=== Task item ===
Extract, exactly as written, each line from the start of the records below to the line containing "based on historical rates.", both ends included; drop the pictures.

(Source records Opens)

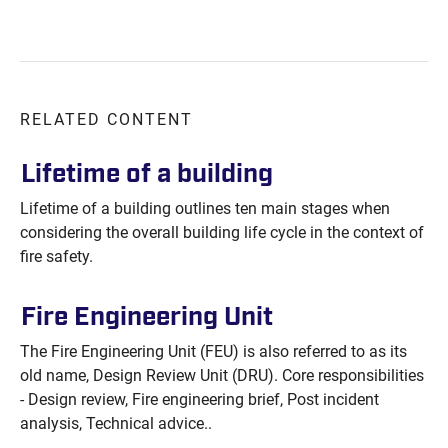
RELATED CONTENT
Lifetime of a
building
Lifetime of a building outlines ten main stages when
considering the overall building life cycle in the context of
fire safety.
Fire Engineering
Unit
The Fire Engineering Unit (FEU) is also referred to as its
old name, Design Review Unit (DRU). Core responsibilities
- Design review, Fire engineering brief, Post incident
analysis, Technical advice..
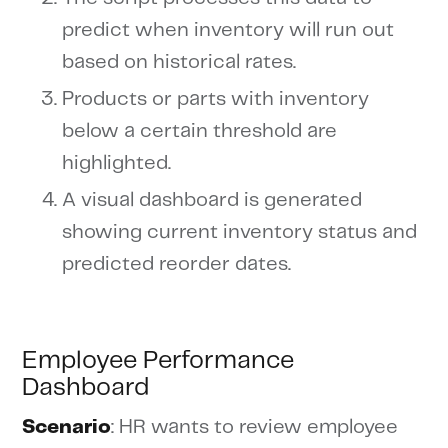
predict when inventory will run out
based on historical rates.
Products or parts with inventory
below a certain threshold are
highlighted.
A visual dashboard is generated
showing current inventory status and
predicted reorder dates.
Employee Performance
Dashboard
Scenario
: HR wants to review employee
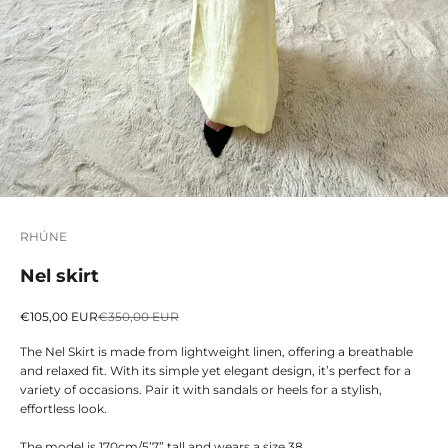
RHÚNE
Nel skirt
Sale price
Regular price
€105,00 EUR
€350,00 EUR
The Nel Skirt is made from lightweight linen, offering a breathable
and relaxed fit. With its simple yet elegant design, it’s perfect for a
variety of occasions. Pair it with sandals or heels for a stylish,
effortless look.
The model is 170cm/5’7” tall and wears a size 38.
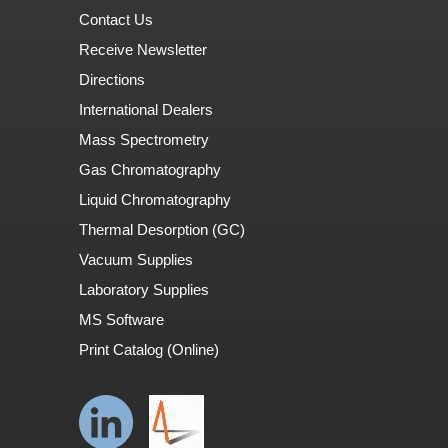
Contact Us
Receive Newsletter
Directions
International Dealers
Mass Spectrometry
Gas Chromatography
Liquid Chromatography
Thermal Desorption (GC)
Vacuum Supplies
Laboratory Supplies
MS Software
Print Catalog (Online)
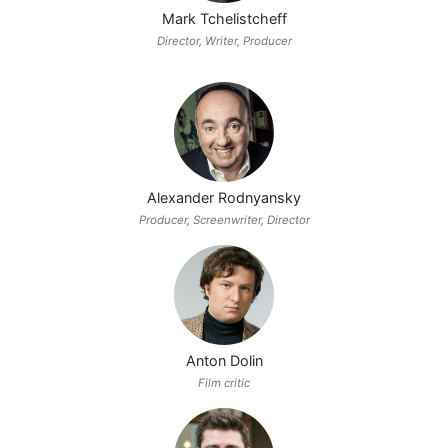
Mark Tchelistcheff
Director, Writer, Producer
Alexander Rodnyansky
Producer, Screenwriter, Director
Anton Dolin
Film critic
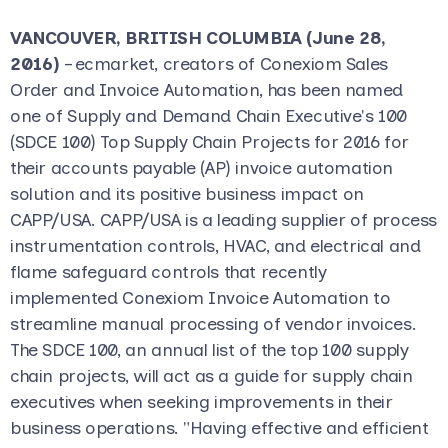
VANCOUVER, BRITISH COLUMBIA (June 28,
2016)
– ecmarket, creators of Conexiom Sales
Order and Invoice Automation, has been named
one of Supply and Demand Chain Executive's 100
(SDCE 100) Top Supply Chain Projects for 2016 for
their accounts payable (AP) invoice automation
solution and its positive business impact on
CAPP/USA. CAPP/USA is a leading supplier of process
instrumentation controls, HVAC, and electrical and
flame safeguard controls that recently
implemented Conexiom Invoice Automation to
streamline manual processing of vendor invoices.
The SDCE 100, an annual list of the top 100 supply
chain projects, will act as a guide for supply chain
executives when seeking improvements in their
business operations. "Having effective and efficient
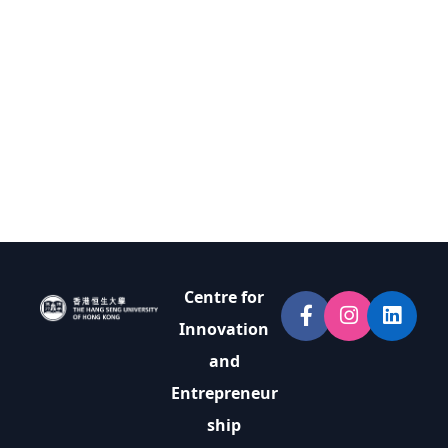
Centre for
Innovation
and
Entrepreneur
ship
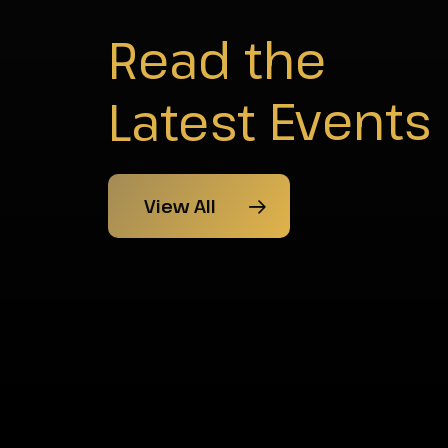
Read the
Latest
News
View All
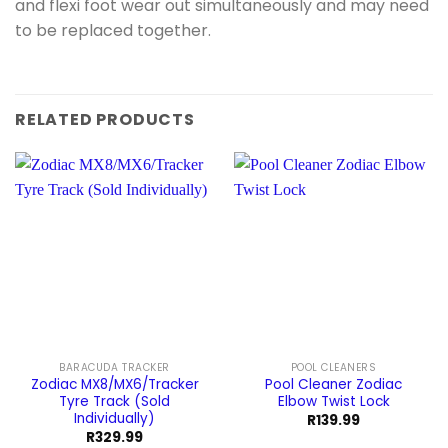
and flexi foot wear out simultaneously and may need
to be replaced together.
RELATED PRODUCTS
BARACUDA TRACKER
POOL CLEANERS
Zodiac MX8/MX6/Tracker
Pool Cleaner Zodiac
Tyre Track (Sold
Elbow Twist Lock
Individually)
R
139.99
R
329.99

(Source records Closes)

=== Result ===
RELATED CONTENT
Lifetime of a
building
Lifetime of a building outlines ten main stages when
considering the overall building life cycle in the context of
fire safety.
Fire Engineering
Unit
The Fire Engineering Unit (FEU) is also referred to as its
old name, Design Review Unit (DRU). Core responsibilities
- Design review, Fire engineering brief, Post incident
analysis, Technical advice..
predict when inventory will run out
based on historical rates.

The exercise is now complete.